→ WHAT THE TASK ASKS:
Using the entries that follow, state how many lines contain "تنفيذ", with no other words.

Stored records:
+++

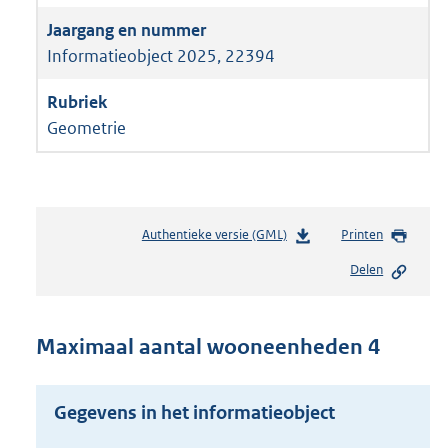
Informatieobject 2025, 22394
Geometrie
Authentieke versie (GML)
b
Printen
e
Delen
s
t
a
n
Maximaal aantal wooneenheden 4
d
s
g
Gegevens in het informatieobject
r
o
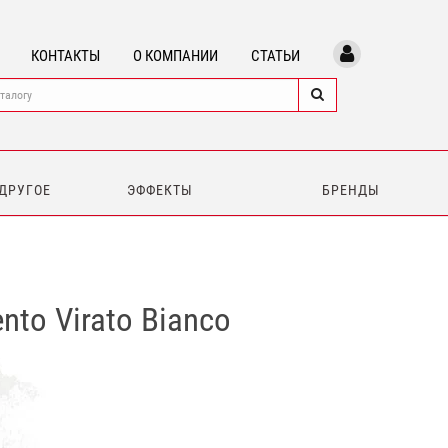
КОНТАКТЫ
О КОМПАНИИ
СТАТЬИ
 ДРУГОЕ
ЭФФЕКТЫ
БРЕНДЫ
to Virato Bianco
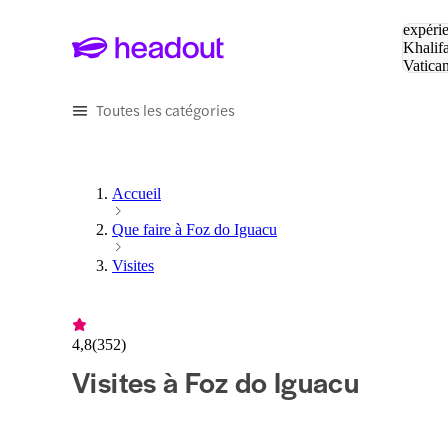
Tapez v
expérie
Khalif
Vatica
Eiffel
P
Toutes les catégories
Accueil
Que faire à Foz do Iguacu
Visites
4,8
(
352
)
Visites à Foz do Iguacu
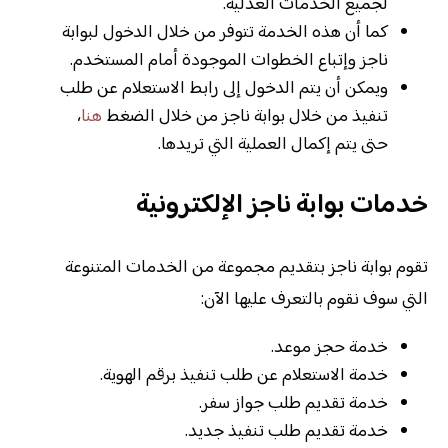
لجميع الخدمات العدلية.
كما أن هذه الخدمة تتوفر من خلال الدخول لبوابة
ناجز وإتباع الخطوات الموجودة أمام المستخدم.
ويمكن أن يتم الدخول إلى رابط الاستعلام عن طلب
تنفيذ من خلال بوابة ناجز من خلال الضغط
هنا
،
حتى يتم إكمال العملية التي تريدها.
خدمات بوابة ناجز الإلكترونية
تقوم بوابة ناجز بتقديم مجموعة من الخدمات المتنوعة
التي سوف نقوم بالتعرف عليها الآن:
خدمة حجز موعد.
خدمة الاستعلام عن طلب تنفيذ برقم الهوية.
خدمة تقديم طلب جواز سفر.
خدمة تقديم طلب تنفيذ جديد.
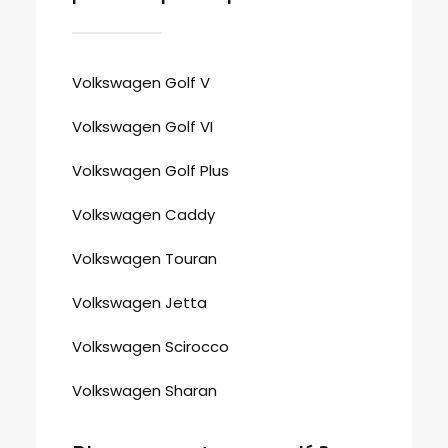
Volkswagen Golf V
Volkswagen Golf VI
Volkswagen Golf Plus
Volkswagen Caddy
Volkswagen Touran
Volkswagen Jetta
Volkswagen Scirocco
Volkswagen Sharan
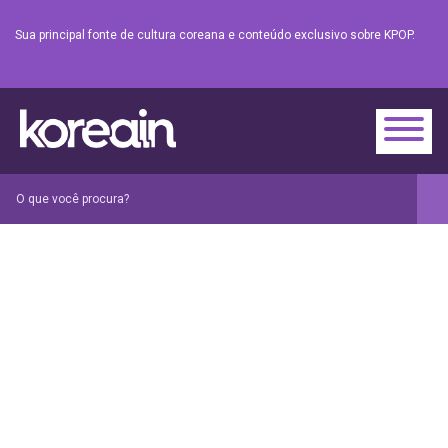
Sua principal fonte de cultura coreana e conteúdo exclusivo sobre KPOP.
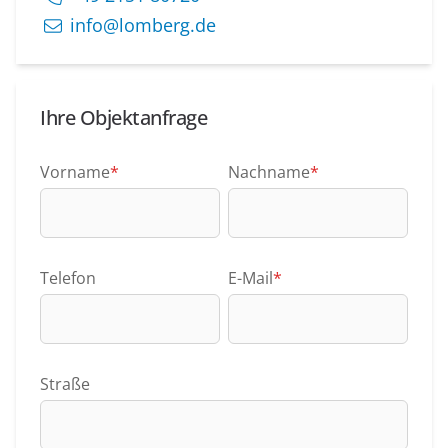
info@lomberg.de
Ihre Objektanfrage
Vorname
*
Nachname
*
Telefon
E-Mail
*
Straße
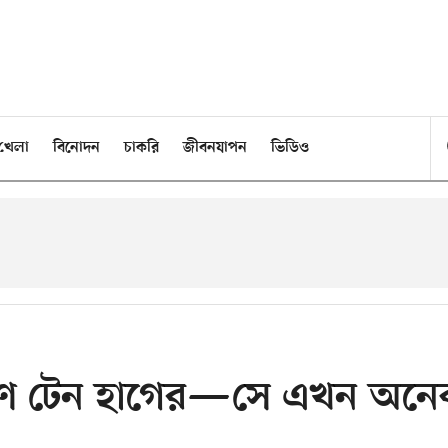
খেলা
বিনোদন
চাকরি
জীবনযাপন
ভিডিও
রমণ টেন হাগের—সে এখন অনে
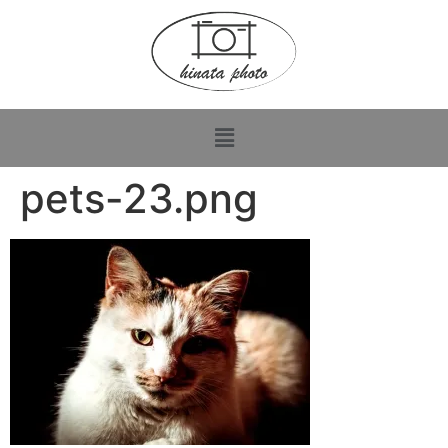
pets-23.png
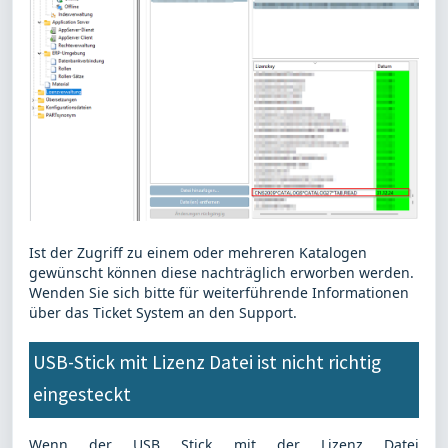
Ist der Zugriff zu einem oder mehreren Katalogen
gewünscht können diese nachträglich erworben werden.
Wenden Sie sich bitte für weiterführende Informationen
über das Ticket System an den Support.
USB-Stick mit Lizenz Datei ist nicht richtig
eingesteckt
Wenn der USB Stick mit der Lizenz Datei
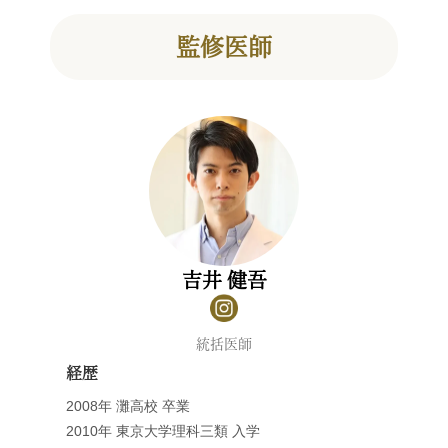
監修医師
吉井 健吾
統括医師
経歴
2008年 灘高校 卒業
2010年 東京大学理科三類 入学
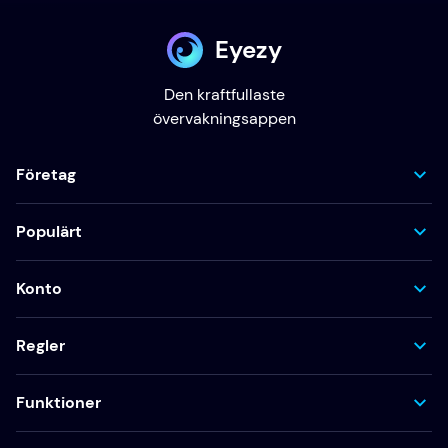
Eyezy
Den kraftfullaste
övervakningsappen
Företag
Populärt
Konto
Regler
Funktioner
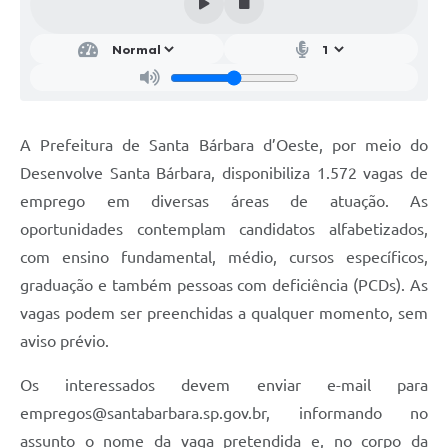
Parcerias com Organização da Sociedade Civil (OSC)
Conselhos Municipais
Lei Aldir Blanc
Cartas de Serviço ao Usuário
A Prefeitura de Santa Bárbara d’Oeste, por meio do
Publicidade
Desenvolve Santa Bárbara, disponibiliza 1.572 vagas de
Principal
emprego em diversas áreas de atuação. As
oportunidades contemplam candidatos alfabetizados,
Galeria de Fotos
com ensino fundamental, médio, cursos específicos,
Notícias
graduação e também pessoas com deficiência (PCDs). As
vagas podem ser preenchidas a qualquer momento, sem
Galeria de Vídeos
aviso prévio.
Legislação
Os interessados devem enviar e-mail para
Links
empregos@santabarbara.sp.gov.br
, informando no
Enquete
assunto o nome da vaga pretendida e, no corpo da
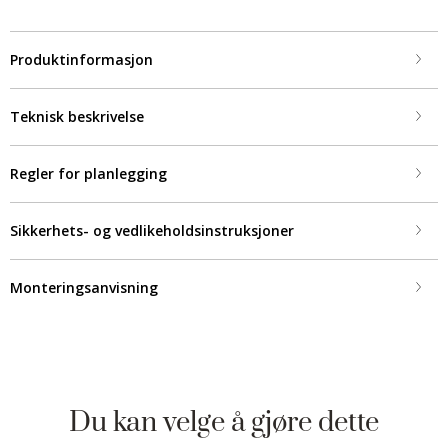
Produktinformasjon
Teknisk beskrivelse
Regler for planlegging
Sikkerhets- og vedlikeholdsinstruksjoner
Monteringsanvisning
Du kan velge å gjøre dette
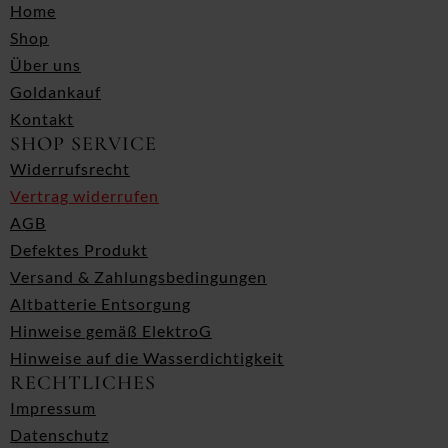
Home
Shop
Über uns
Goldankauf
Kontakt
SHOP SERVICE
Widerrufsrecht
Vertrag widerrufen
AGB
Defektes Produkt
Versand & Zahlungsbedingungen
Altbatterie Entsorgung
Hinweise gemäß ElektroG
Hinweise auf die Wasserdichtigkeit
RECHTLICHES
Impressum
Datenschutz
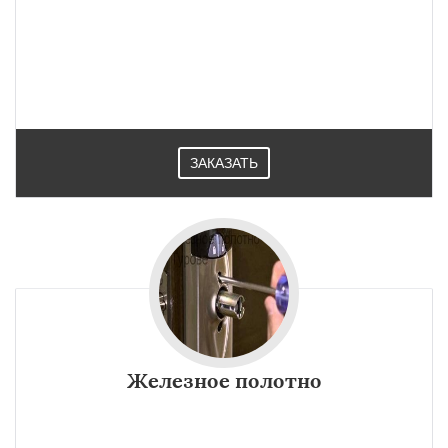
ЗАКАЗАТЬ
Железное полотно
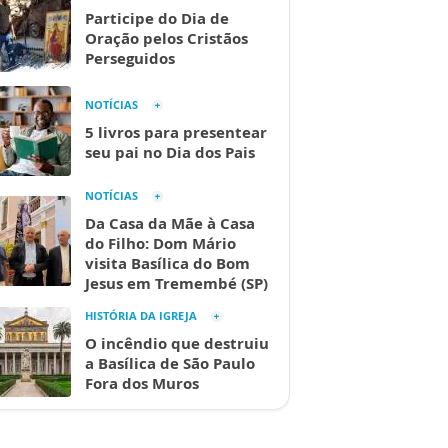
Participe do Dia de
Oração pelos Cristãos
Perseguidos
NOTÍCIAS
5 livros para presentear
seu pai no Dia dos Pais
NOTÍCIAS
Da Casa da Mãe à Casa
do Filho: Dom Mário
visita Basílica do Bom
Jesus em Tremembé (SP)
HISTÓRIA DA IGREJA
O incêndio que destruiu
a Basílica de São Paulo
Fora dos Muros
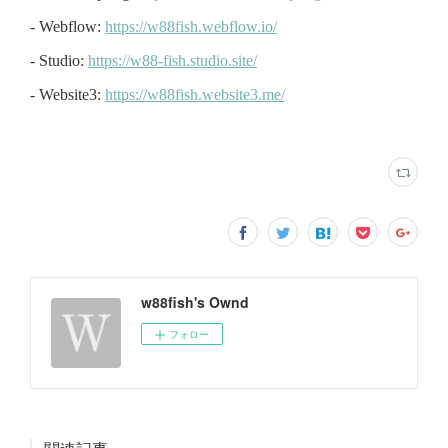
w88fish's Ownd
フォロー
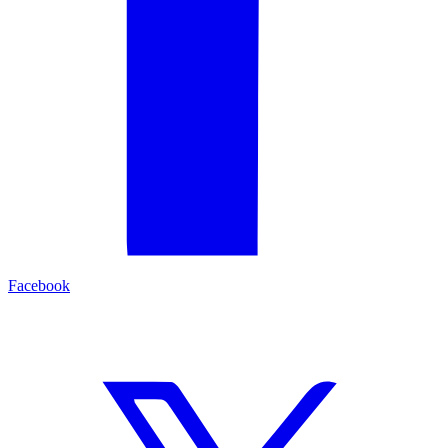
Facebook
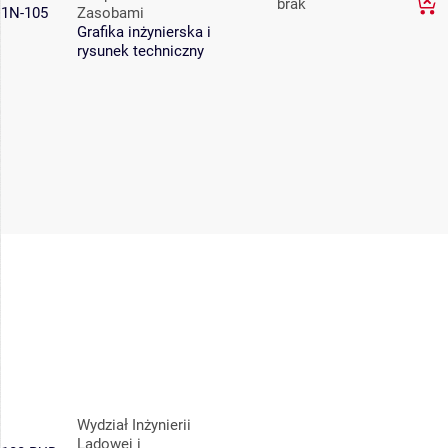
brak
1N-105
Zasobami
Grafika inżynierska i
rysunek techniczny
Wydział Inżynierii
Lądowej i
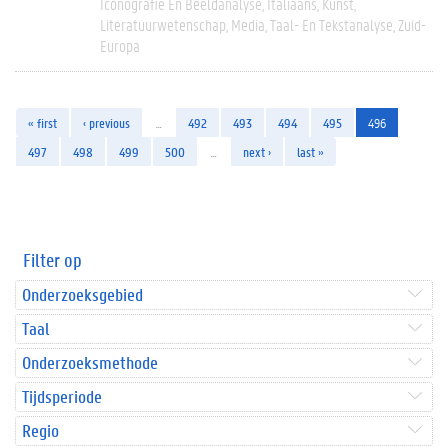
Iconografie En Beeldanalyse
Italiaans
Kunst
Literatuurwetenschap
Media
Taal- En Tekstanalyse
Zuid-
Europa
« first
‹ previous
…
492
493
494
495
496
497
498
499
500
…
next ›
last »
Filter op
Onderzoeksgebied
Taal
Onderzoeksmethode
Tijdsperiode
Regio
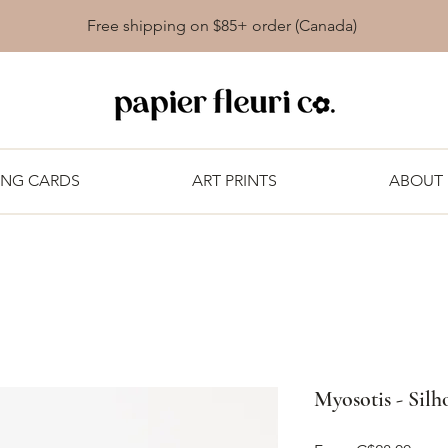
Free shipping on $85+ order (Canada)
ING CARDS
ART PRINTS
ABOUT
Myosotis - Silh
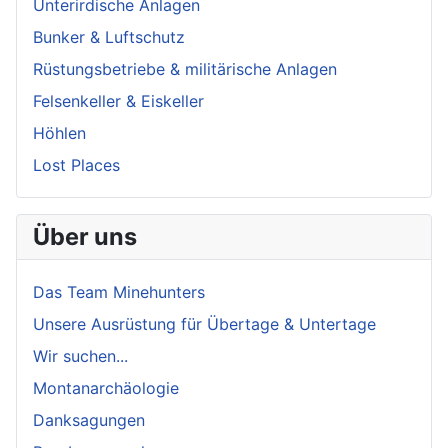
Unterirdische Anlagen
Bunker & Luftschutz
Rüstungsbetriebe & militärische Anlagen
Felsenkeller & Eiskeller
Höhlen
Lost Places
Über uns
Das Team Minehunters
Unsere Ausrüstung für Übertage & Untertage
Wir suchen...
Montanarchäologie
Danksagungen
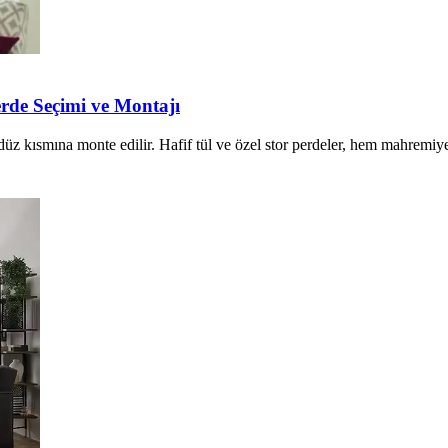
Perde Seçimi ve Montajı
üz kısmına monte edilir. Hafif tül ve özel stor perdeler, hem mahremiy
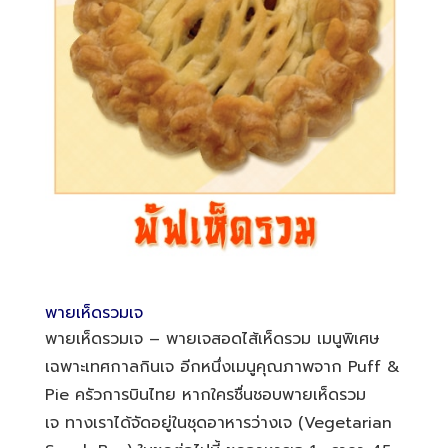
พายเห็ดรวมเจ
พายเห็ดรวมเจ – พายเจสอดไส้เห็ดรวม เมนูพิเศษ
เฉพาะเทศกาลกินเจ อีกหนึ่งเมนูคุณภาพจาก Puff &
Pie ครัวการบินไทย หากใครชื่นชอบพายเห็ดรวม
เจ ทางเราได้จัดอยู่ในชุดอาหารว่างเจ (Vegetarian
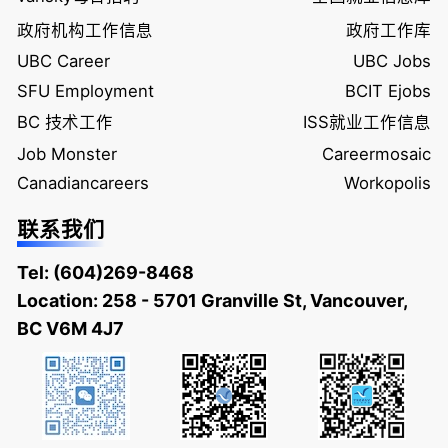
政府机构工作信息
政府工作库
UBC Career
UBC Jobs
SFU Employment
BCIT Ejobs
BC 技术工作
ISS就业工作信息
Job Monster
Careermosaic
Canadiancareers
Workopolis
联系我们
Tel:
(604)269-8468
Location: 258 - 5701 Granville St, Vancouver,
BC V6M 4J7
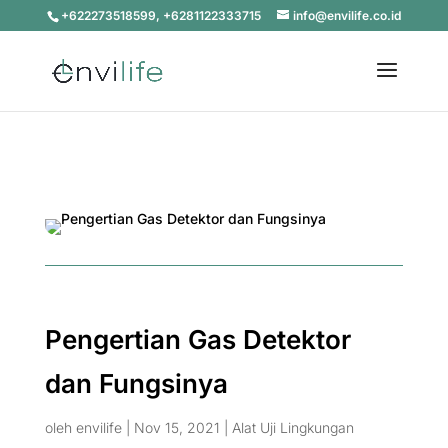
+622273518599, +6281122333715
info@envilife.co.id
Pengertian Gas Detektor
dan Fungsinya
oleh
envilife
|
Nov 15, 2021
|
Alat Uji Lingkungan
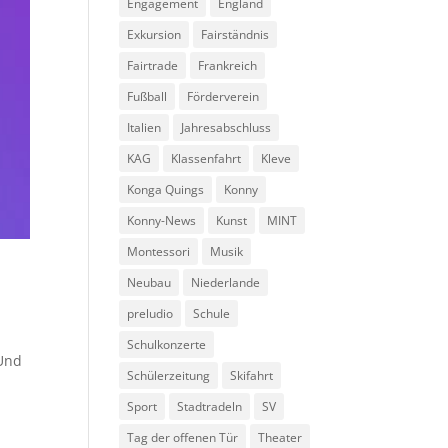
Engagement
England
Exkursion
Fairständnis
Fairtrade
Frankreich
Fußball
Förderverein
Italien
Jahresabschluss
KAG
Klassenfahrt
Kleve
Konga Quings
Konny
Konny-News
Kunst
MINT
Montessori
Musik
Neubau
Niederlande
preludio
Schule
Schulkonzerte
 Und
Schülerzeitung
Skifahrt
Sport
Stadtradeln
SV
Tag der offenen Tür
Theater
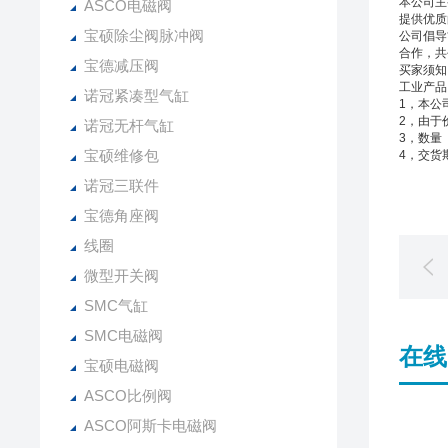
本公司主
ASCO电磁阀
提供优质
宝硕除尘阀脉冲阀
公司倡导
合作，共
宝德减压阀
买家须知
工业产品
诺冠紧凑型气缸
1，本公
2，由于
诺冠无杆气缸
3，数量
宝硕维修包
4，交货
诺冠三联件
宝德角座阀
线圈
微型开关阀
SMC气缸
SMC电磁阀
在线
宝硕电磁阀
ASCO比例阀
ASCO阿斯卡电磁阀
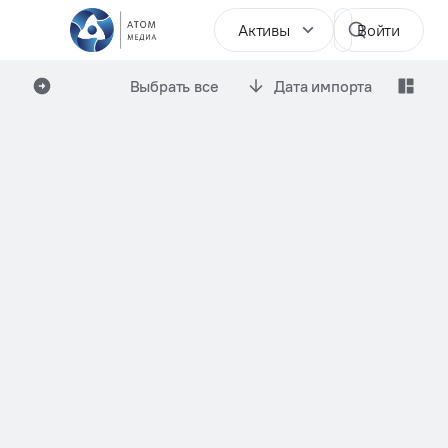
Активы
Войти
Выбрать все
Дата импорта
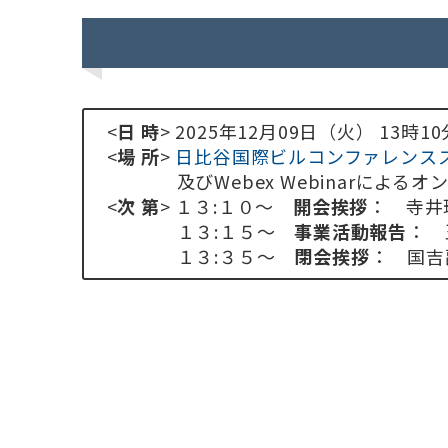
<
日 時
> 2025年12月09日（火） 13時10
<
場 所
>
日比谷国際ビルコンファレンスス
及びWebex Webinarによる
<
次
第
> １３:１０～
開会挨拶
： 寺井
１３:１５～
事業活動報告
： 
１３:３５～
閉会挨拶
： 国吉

+++

→ RESPONSE TO THE TASK:
3